Map of the Cotton Kingdom, 1860
The cotton belt is a well- watered country with an annual rainfall almost twice as great as that of Illinois or New York. Moreover the snows of the lower Appalachians which lie upon the densely wooded highlands and towering mountains during half the year are carried off through the eastern half of the cotton country by numerous rivers whose average volume is as great as that of the Susquehanna or the Ohio. In addition to these large streams of water there are thousands of smaller rivers, rising among the hills and struggling through the marshes of the low country, which enrich the land and furnish unsurpassed facilities for transportation. In lower South Carolina and Georgia the network of navigable waters brings every parish into touch with Charleston or other coast towns. Farther west the Chattahoochee, the Tombigbee, the Yazoo, the Mississippi itself, the Red, the Sabine, the Trinity, the Brazos, and the Colorado form systems of communication which make it easy to market all sorts of cropsparticularly cotton, which can be hauled profit ably a hundred miles to the river wharves. It is thus a fact of great importance in the study of the lower South that the larger part of the cotton region, somewhat like the tobacco region of colonial times, is within easy reach of Atlantic or Gulf ports.
The soil of the cotton belt, though not so fertile as that of the upper Mississippi valley, was exceedingly productive. In South Carolina and Georgia it had a reddish hue like that of the Virginia up-country; in Alabama and Mississippi it was dark like that of the prairie region of the Middle West; and everywhere it was soft and easily tillable. It produced corn as readily as cotton, but wheat did not thrive on so loose and open a soil. The seasons were so long that two or often three crops of vegetables were raised in a year, with the warm sun and abundant rains as the benevolent allies of the farmer. Peas, potatoes, beans, and fruit could be grown so quickly and abundantly that the problem of subsistence during the Civil War, for example, was much simpler than in any of the European countries fighting in the Great War.
But before the cotton-planters overran the country during the two decades preceding the beginning of this story, this area was virgin country and, with the exception of certain prairie districts, was covered with dense forests, while its river-bottoms were still tangled, impenetrable swamps. And even as late as 1860 the clearing of new lands was a large part of the planter s work. This was done by cutting away the brambles and dense undergrowth and then "deadening" the larger trees by a process of belting or taking away the bark near the ground and thus preventing further growth. This clearing of the forests let the sunlight fall upon the soil and enabled the planter to produce his first crop at a minimum of expense. But the tall, dead trees, from which the winds tore off branches and strewed them over the ground, gave the country side a somber, despoiled appearance, and seemed the skeletons of the monarchs of the forest crying aloud against the desecration of nature and the sheer waste of the finest timber in the world.
The immediate profits of cotton-growing were so much more easily realized than the remote rewards of conservation that the spoliation of timber-lands continued with a ruthlessness unparalleled elsewhere in the world. Men became hardened to this work until the felling of trees became a pastime; and when there was nothing else for slaves to do, they were sent to the "new grounds" to cut timber and burn logs with the idea that older land would soon need to be abandoned and the new be added to the arable fields.

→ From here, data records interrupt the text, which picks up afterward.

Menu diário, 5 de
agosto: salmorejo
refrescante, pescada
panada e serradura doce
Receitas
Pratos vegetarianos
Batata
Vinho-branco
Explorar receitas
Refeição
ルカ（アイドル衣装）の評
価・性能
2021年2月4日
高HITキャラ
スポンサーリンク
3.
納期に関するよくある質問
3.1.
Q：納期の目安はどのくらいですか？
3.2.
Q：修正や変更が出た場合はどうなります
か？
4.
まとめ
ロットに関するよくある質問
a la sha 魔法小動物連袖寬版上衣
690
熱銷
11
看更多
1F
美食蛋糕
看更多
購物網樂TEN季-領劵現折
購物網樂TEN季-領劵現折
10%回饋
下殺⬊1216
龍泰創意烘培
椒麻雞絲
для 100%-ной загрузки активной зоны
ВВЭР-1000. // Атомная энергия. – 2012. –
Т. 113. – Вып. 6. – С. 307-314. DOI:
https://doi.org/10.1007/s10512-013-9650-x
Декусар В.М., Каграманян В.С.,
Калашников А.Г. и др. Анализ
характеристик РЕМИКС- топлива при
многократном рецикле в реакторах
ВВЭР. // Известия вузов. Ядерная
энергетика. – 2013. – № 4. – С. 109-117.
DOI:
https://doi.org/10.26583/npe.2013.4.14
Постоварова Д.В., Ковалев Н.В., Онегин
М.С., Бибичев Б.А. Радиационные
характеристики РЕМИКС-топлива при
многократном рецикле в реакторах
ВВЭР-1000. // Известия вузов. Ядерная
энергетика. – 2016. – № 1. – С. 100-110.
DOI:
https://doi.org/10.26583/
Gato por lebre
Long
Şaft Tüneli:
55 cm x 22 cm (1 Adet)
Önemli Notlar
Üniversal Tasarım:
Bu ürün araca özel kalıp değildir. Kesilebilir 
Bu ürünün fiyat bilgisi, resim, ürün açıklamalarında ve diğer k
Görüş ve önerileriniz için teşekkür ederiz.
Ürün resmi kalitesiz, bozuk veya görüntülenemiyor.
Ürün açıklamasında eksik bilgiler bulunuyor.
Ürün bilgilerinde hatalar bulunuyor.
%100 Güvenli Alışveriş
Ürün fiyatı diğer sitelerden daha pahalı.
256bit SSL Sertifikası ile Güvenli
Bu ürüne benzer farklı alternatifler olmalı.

West of South Carolina the land was bought at government sales at a dollar and a quarter an acre or was even seized without the formality of a purchase by squatters who entered the public domain, built their cabins, cleared patches of land, and then defied the Federal officials to oust them. The ease with which one might raise a crop of cotton and the relatively large returns which it brought drew men of all classes to the lower South. Thousands of square miles of rich lands within easy distance of navigable rivers gave the people of the region a sense of new opportunity, a feeling that the world belongs to him who can exploit it, and a restless craving for a new life and wide acres all of which influenced profoundly not only the lower South but the whole course of American history. Between 1820 and 1850 almost anything seemed possible to the enterprising man of the cotton country.